Exercise goal
What you return must be an exact copy of the lines in the listing below between the line holding "125 milionów euro inwestycji w rozwój Algarve" and the line holding "Sekrety klifów w Algarve", inclusive, and nothing more.
+ + + + +
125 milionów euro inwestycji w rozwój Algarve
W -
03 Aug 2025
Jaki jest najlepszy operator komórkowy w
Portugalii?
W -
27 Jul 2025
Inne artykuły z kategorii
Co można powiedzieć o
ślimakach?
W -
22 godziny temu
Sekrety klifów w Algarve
+ + + + +
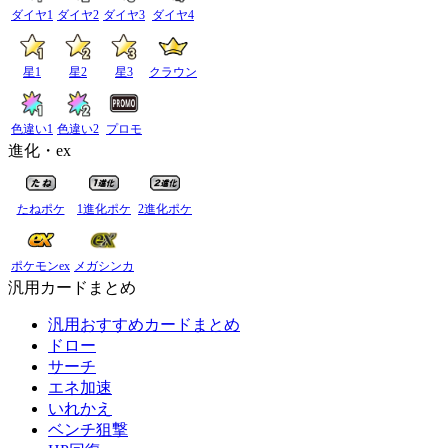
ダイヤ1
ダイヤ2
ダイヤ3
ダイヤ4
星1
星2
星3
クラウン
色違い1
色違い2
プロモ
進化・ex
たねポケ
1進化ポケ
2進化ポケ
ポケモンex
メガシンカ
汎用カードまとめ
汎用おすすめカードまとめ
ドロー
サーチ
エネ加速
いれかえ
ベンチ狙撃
+ + + + +
Reply
125 milionów euro inwestycji w rozwój Algarve
W -
03 Aug 2025
Jaki jest najlepszy operator komórkowy w
Portugalii?
W -
27 Jul 2025
Inne artykuły z kategorii
Co można powiedzieć o
ślimakach?
W -
22 godziny temu
Sekrety klifów w Algarve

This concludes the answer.